The Securities and Exchange Board of India (SEBI) has issued an interim order cum show cause notice against Hyderabad-based digital advertising firm Brightcom Group and its directors for allegedly committing accounting fraud and manipulating the company's financial statements.

The market regulator said that the company attempted to camouflage accounting entries in excess of ₹1,280 crore during 2018-19 and 2019-20 to give a distorted picture of its financial position.

These non-compliances have resulted in an understatement of expenditure, and hence, the overstatement of profits during each of the financial years during the investigation period, SEBI says, adding that the scale of 'fraud' is indeed large.

By all yardsticks, the accounting shenanigans and dubious accounting practices were to mislead investors, the market watchdog says.

SEBI noted that the company's promoter group has directly benefited as a result of the manipulation of financial statements.

In FY22, Brightcom Group made preferential allotment of equity shares to 79 allottees and raised ₹836.38 crore. SEBI says these allottees included four entities that subsequently became part of the promoter group. However, prior to the preferential allotment, the promoter group had sold shares when the average price of the scrip was much higher than the effective allotment price, the regulator says.

"Considering the same, it is apparent that the above mentioned increase in shareholding by the promoters was achieved at price far below the prices at which the promoters had offloaded a large percentage of their shareholding through a purported pledge," it adds.

It is clear the promoter group entities, by offloading their shares in BGL throughout the investigation period and increasing their shareholding after the investigation period at a much lower price, have directly benefited themselves from the said violations, according to SEBI.

The market regulator further notes that the Brightcom Group concealed the correct shareholding pattern during the investigation period, when the promoters were off-loading shares, thereby keeping public shareholders in the dark about a reduction in their shareholding.

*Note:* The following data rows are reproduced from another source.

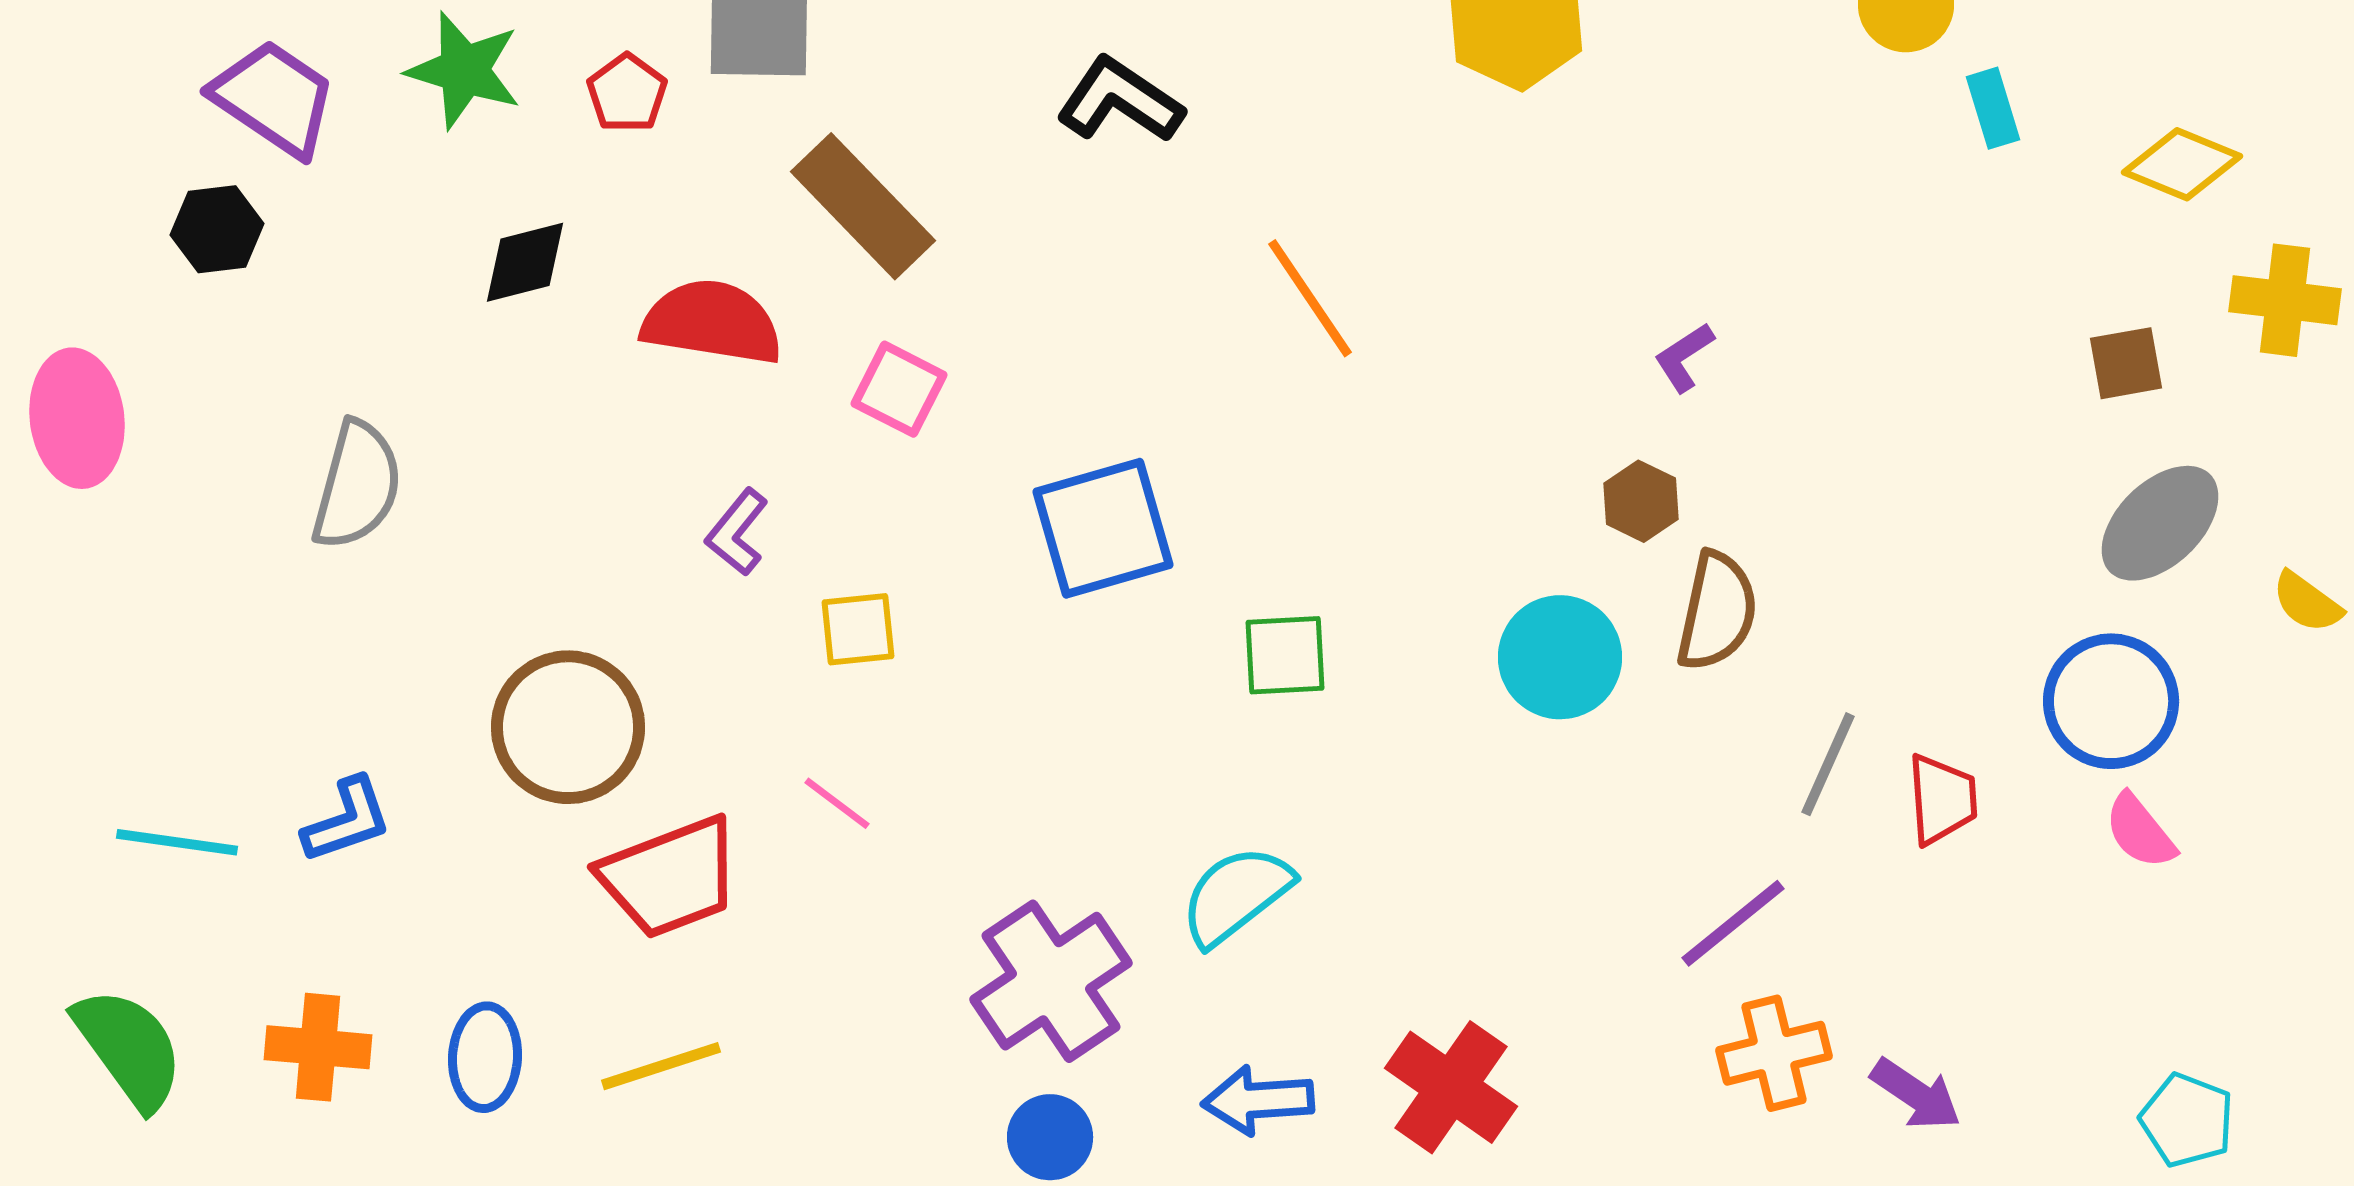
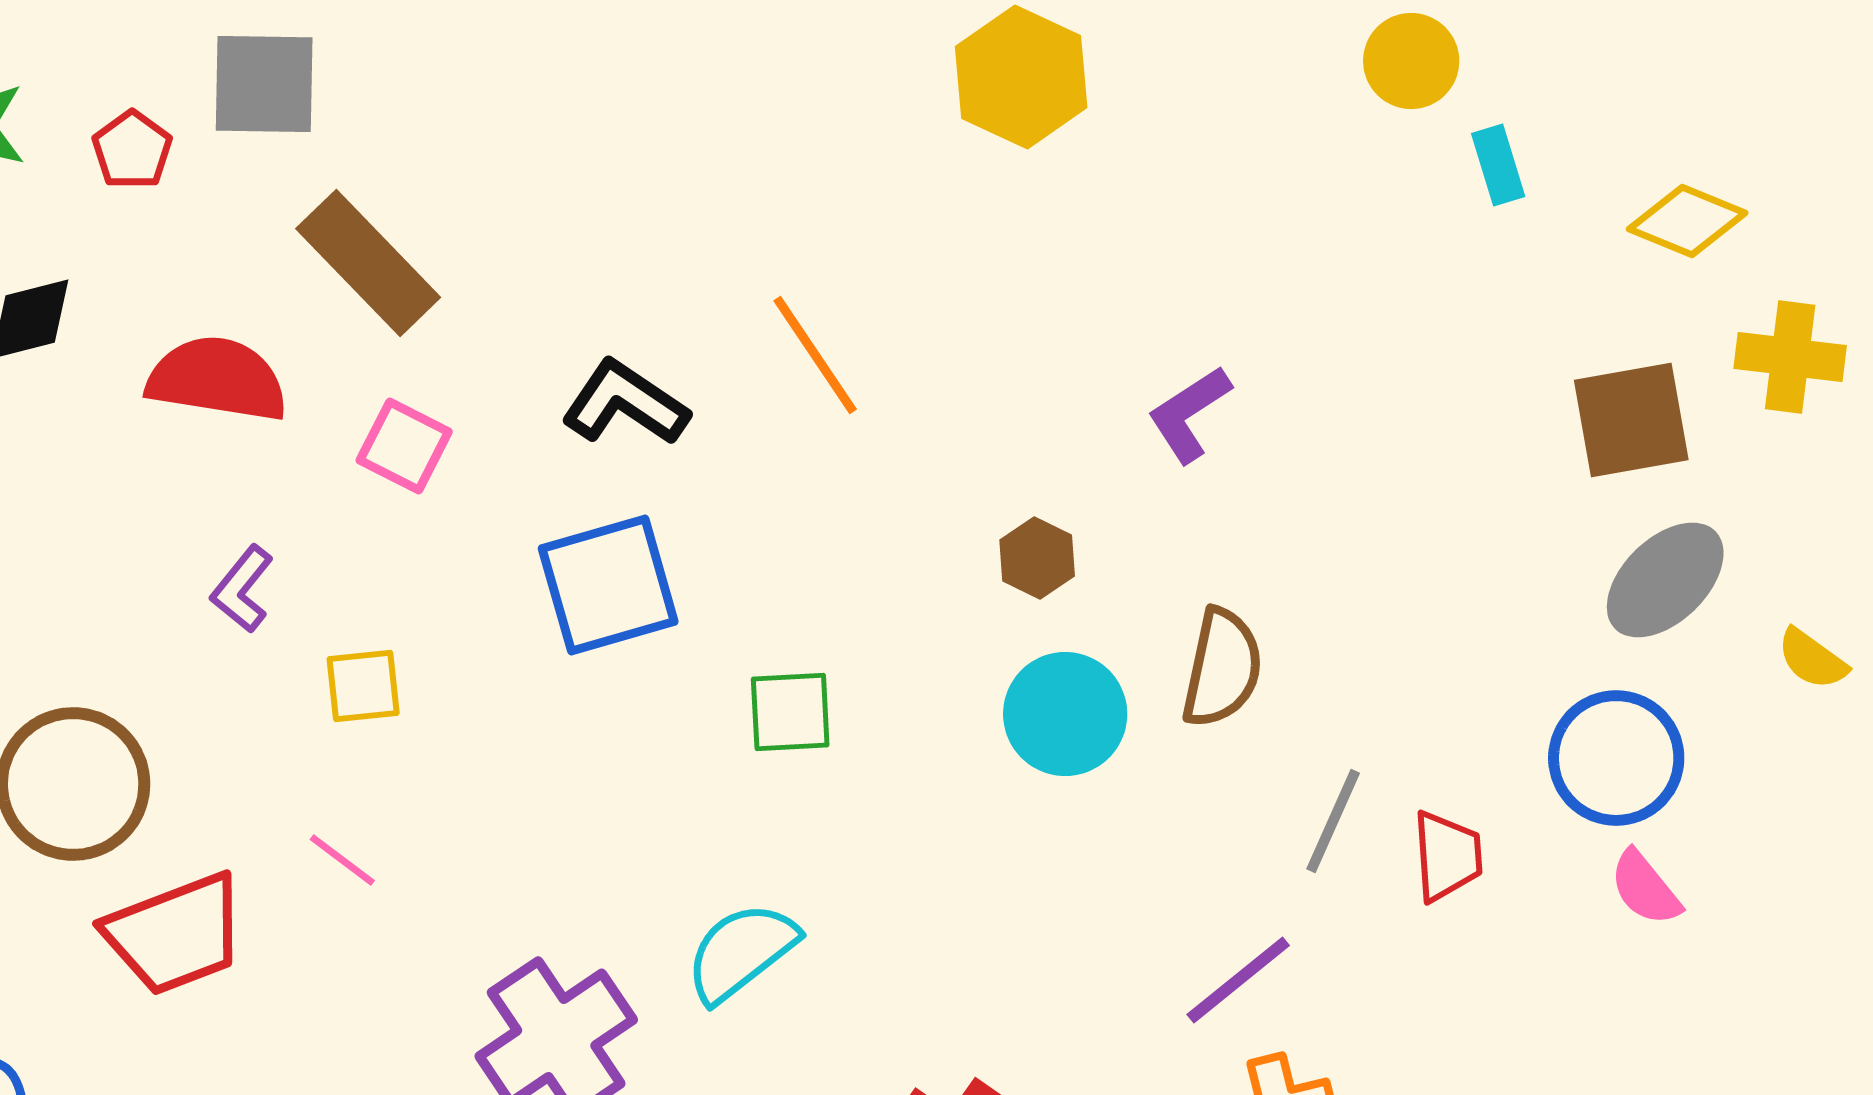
black L-shape: (1120, 100) -> (625, 403), moved
purple L-shape: (1684, 357) -> (1189, 414), size x1.4
brown square: (2126, 363) -> (1631, 420), size x1.6
brown hexagon: (1641, 501) -> (1037, 558), moved

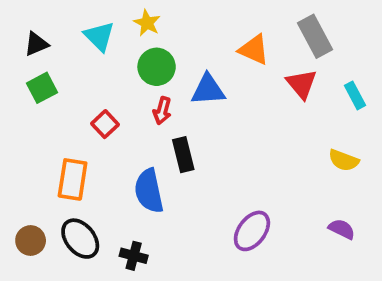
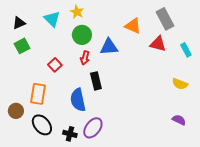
red triangle: (302, 84) -> (158, 44), turned -36
purple ellipse: (252, 231) -> (93, 128), moved
brown circle: (31, 241) -> (16, 111), moved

"Thus, the picture that emerges is that of a corporate entity that does not hesitate to bend rules and give a rosy and distorted picture of its true self to investors to benefit its promoters. The fact that the promoters gave themselves preferential allotment of shares which led to them increasing their shareholding from 3.51% to over 18.47% after the start of the SEBI investigation speaks volumes of their intent to mislead and their brazen approach towards self-enrichment," says SEBI.

According to the regulator, this acted as a scheme against ordinary investors, who were influenced into making their investment decisions based on inflated profits reported by the company and the incorrect shareholding pattern of promoters filed by the company with the stock exchanges.

From the very start, the company resorted to delaying tactics, so that the investigation process got stalled, says SEBI.